Ken Baer, founder and board member of Metatomic Incorporated, says that his company can turn more than 90% of the "nuclear waste" stored at commercial and other nuclear reactors into fuel for the next generation of both large and small reactors.
His project is analogous to the emergency creation of the steel industry by Abraham Lincoln, and the creation of the synthetic rubber industry by Franklin Roosevelt. Mr. Baer was recently interviewed about his exciting technology by Michael James Carr of Promethean Action.
Carr: Today we are joined by Ken Baer, who has an exciting story to tell us about taking what is thought to be nuclear waste, and turning it into the source of the rebirth of massive production of nuclear electrical power in the United States. What's one man's trash is another man's precious resource, and this is another example. Ken Baer is a nuclear operative, a founder of a company, and he's got a lot to tell us. So we will simply let you take it away.
Baer: Thank you, Michael. Yes, I'm on the board and a founder of Metatomic Incorporated.
I'll just give you my background. I went through the Navy nuclear power program and was on a couple different nuclear submarines and was a nuclear operator. After that, I worked as a Senior Reactor Operator (SRO) at DC Cook Nuclear Power Plant. I won't go into a lot of sidetracks here, I'm only going to mention that DC Cook was the first ice containment reactor built in this country. I was operating that nuclear plant for a few years. I went to Memphis State University where I taught incoming students about nuclear operation. And I had enough contacts in the nuclear field and in nuclear power plants that all of my students got jobs at various nuclear plants on the Mississippi River or east of it all the way out to New Jersey. So, all over the place. Florida, New York, etc.
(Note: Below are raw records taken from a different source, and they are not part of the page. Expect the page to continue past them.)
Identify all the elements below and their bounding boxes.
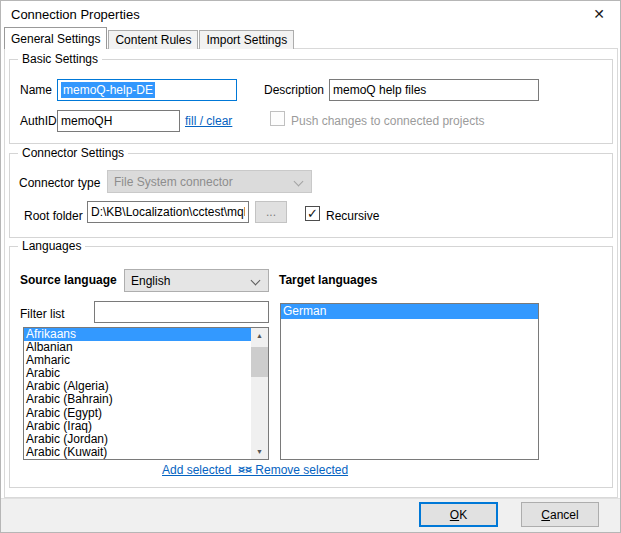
name-input[interactable]: memoQ-help-DE: [57, 79, 237, 101]
ok-button[interactable]: OK: [419, 502, 498, 527]
tab-import-settings[interactable]: Import Settings: [199, 30, 294, 49]
browse-button[interactable]: ...: [255, 201, 287, 223]
list-item[interactable]: Amharic: [24, 354, 251, 367]
list-item[interactable]: Arabic (Jordan): [24, 433, 251, 446]
titlebar: Connection Properties ✕: [1, 1, 620, 28]
tab-bar: General Settings Content Rules Import Se…: [4, 27, 295, 49]
list-item[interactable]: Arabic (Iraq): [24, 420, 251, 433]
close-icon[interactable]: ✕: [578, 1, 620, 27]
source-language-dropdown[interactable]: English: [124, 269, 269, 292]
source-language-label: Source language: [20, 273, 117, 287]
window-title: Connection Properties: [11, 7, 140, 22]
connector-type-value: File System connector: [114, 175, 289, 189]
connector-type-label: Connector type: [19, 176, 100, 190]
list-item[interactable]: Arabic (Kuwait): [24, 446, 251, 459]
tab-content-rules[interactable]: Content Rules: [108, 30, 198, 49]
list-item[interactable]: Arabic (Egypt): [24, 407, 251, 420]
source-language-listbox[interactable]: AfrikaansAlbanianAmharicArabicArabic (Al…: [23, 327, 269, 460]
chevron-down-icon: [294, 177, 304, 187]
recursive-checkbox[interactable]: ✓: [305, 206, 320, 221]
source-language-value: English: [131, 274, 246, 288]
list-item[interactable]: Arabic (Algeria): [24, 380, 251, 393]
list-item[interactable]: German: [281, 304, 538, 319]
checkmark-icon: ✓: [306, 207, 319, 220]
description-label: Description: [264, 83, 324, 97]
list-item[interactable]: Arabic: [24, 367, 251, 380]
push-changes-label: Push changes to connected projects: [291, 114, 484, 128]
basic-settings-group: Basic Settings Name memoQ-help-DE Descri…: [9, 59, 613, 144]
description-input[interactable]: [329, 79, 539, 101]
root-folder-input[interactable]: [87, 201, 249, 223]
source-language-items: AfrikaansAlbanianAmharicArabicArabic (Al…: [24, 328, 251, 459]
scrollbar[interactable]: ▲ ▼: [251, 328, 268, 459]
target-language-items: German: [281, 304, 538, 459]
target-languages-listbox[interactable]: German: [280, 303, 539, 460]
target-languages-label: Target languages: [279, 273, 377, 287]
root-folder-label: Root folder: [24, 209, 83, 223]
basic-settings-legend: Basic Settings: [18, 52, 102, 66]
connector-settings-legend: Connector Settings: [18, 146, 128, 160]
name-label: Name: [20, 83, 52, 97]
list-item[interactable]: Arabic (Bahrain): [24, 393, 251, 406]
list-item[interactable]: Albanian: [24, 341, 251, 354]
authid-label: AuthID: [20, 114, 57, 128]
recursive-label: Recursive: [326, 209, 379, 223]
footer: OK Cancel: [1, 498, 620, 533]
languages-group: Languages Source language English Target…: [9, 246, 613, 488]
push-changes-checkbox[interactable]: [270, 111, 285, 126]
connector-type-dropdown[interactable]: File System connector: [107, 170, 312, 193]
fill-clear-link[interactable]: fill / clear: [185, 114, 232, 128]
remove-selected-link[interactable]: << Remove selected: [238, 463, 348, 477]
authid-input[interactable]: [57, 110, 180, 132]
languages-legend: Languages: [18, 239, 85, 253]
connection-properties-dialog: Connection Properties ✕ General Settings…: [0, 0, 621, 533]
cancel-button[interactable]: Cancel: [521, 502, 599, 527]
filter-list-input[interactable]: [94, 301, 269, 323]
scroll-down-icon[interactable]: ▼: [251, 444, 268, 459]
name-selected-text: memoQ-help-DE: [61, 82, 155, 98]
scrollbar-thumb[interactable]: [251, 347, 268, 377]
filter-list-label: Filter list: [20, 307, 65, 321]
connector-settings-group: Connector Settings Connector type File S…: [9, 153, 613, 238]
scroll-up-icon[interactable]: ▲: [251, 328, 268, 343]
chevron-down-icon: [251, 276, 261, 286]
tab-general-settings[interactable]: General Settings: [4, 27, 107, 49]
list-item[interactable]: Afrikaans: [24, 328, 251, 341]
From there, I came to do some contract training for various utilities and helped on Braidwood Nuclear Station during construction and Hot Functionals, then followed up by working at the Savannah River Plant (SRS) in South Carolina. At SRS I certified as a Principle Sabotage Vulnerability Analyst. So I have experience in nuclear reactors and operation.
At the Savannah River Plant I qualified as a sabotage vulnerability analyst. And so that got me into all these isotopes that you see on the background behind me. So, Savannah River, and Hanford, and Oak Ridge, and places like that produce and study many isotopes. They are produced in nuclear reactors, or accelerators, or other machines. Engineers deal with these isotopes every day. So that’s kind of an introduction.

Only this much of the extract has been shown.